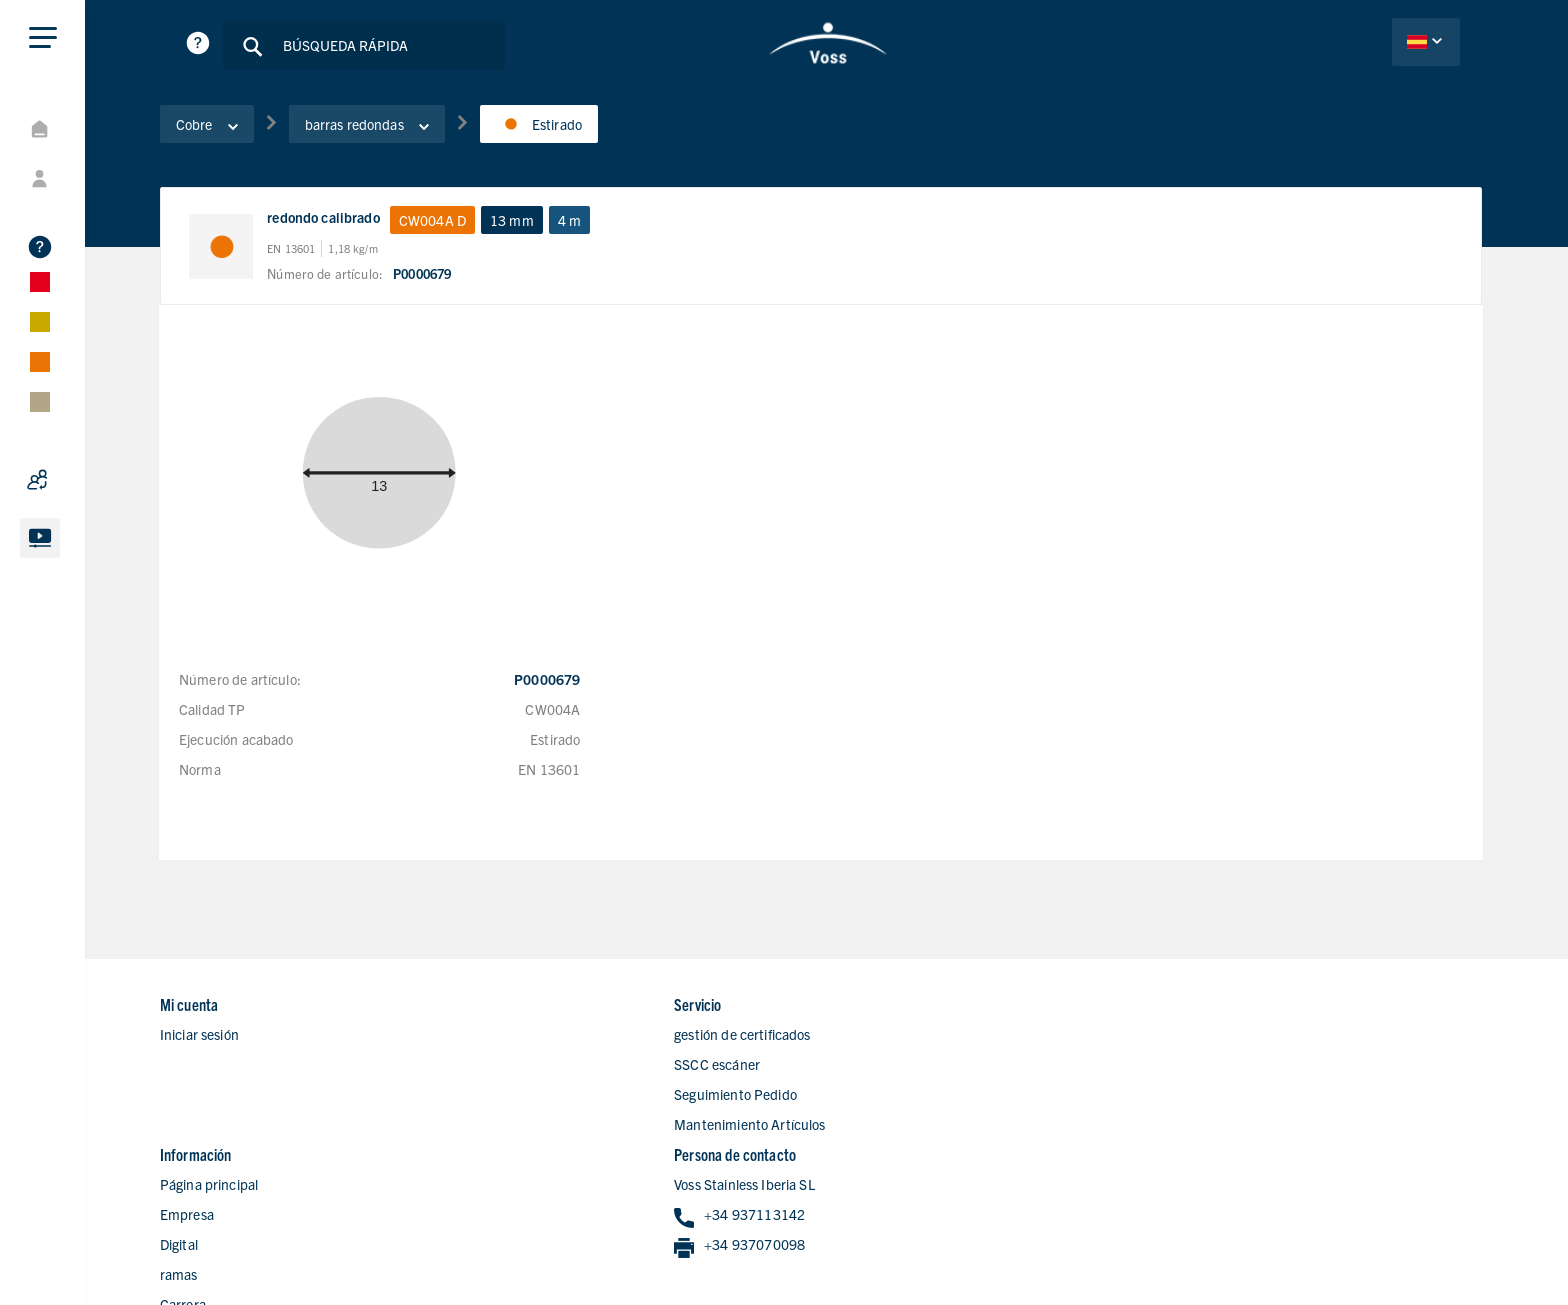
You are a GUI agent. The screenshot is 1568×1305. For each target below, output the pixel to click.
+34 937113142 (1237, 1039)
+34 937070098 (1237, 1069)
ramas (858, 1098)
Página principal (888, 1008)
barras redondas (381, 129)
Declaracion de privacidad (1161, 1252)
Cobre (221, 129)
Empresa (866, 1038)
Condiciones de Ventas (1415, 1252)
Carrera (862, 1128)
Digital (858, 1068)
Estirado (553, 129)
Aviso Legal (1293, 1252)
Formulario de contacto (909, 1158)
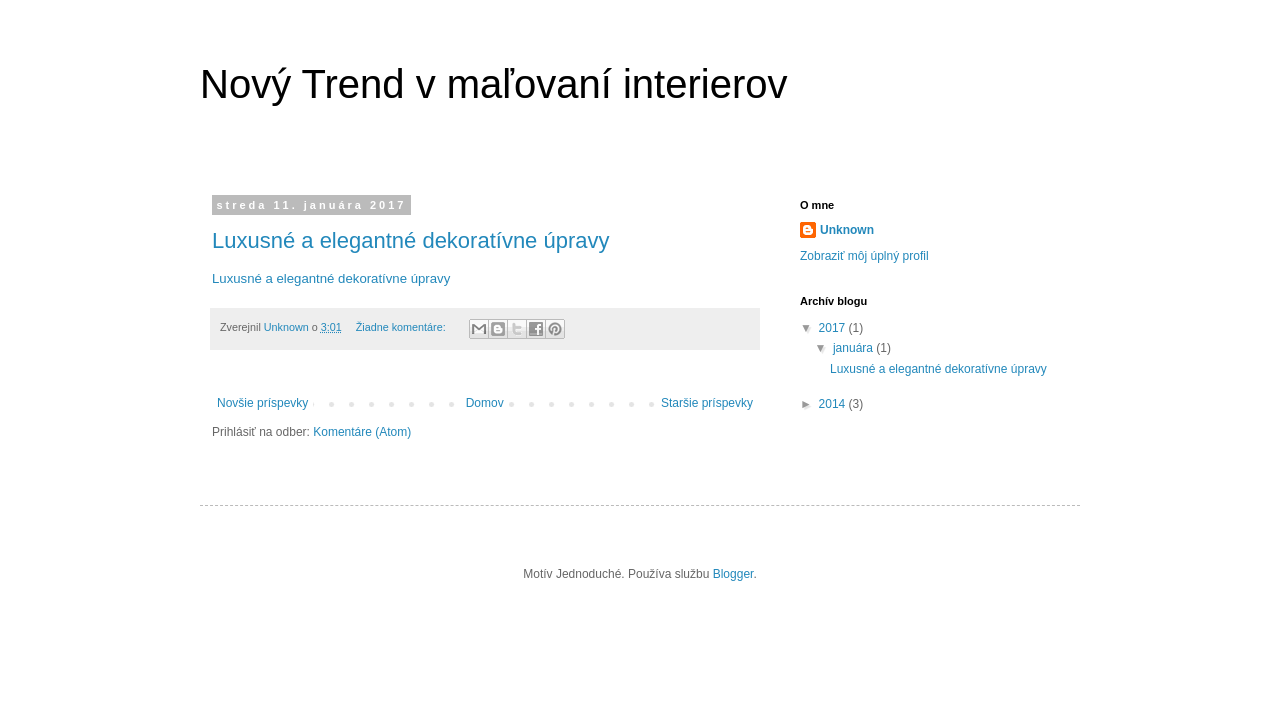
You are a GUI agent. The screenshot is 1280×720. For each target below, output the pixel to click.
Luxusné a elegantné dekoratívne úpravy (411, 240)
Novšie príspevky (262, 403)
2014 (834, 404)
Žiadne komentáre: (402, 327)
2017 (834, 328)
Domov (485, 403)
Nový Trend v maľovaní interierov (493, 84)
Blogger (733, 574)
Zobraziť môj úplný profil (864, 256)
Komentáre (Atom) (362, 432)
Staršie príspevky (707, 403)
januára (854, 348)
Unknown (847, 230)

+ + + + +

**Assignment:** In the listing above, find the line containing "Carrera (862, 1128)" and the line containing "You are a GUI agent. The screenshot is 1280×720.", then write out both of them and every line between, exactly, with no pictures.

**Answer:**
Carrera (862, 1128)
Digital (858, 1068)
Estirado (553, 129)
Aviso Legal (1293, 1252)
Formulario de contacto (909, 1158)
You are a GUI agent. The screenshot is 1280×720. For each target below, output the pixel to click.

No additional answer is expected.